[[ Supplied entries open ]]
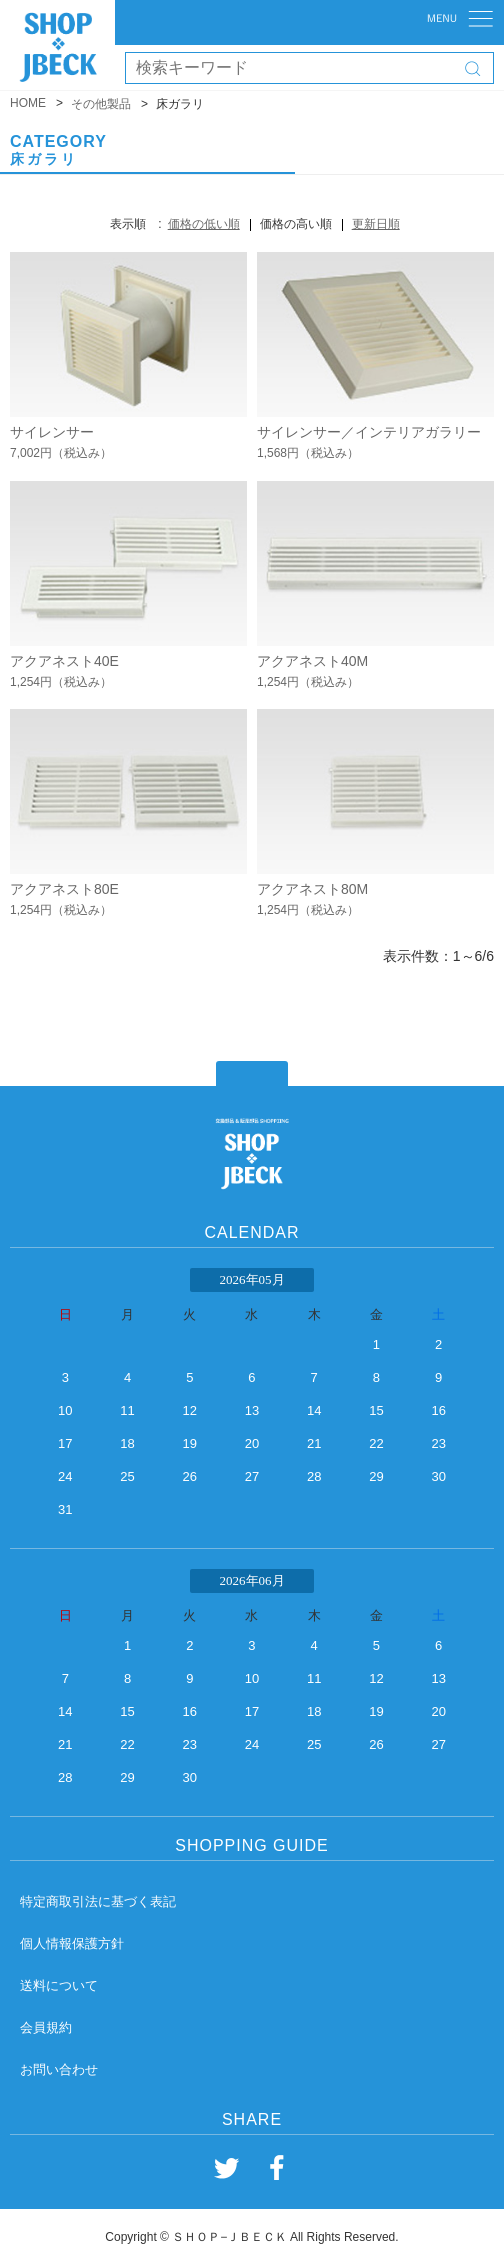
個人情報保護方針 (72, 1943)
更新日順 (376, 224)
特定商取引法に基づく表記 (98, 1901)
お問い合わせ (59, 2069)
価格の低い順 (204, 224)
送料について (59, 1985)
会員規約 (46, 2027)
[[ Supplied entries closed ]]
§ **Directions for this task**: Your copy should match the material above exactly, minus its pictures.

§ **Answer for the task**:
個人情報保護方針 (72, 1943)
更新日順 (376, 224)
特定商取引法に基づく表記 (98, 1901)
お問い合わせ (59, 2069)
価格の低い順 (204, 224)
送料について (59, 1985)
会員規約 (46, 2027)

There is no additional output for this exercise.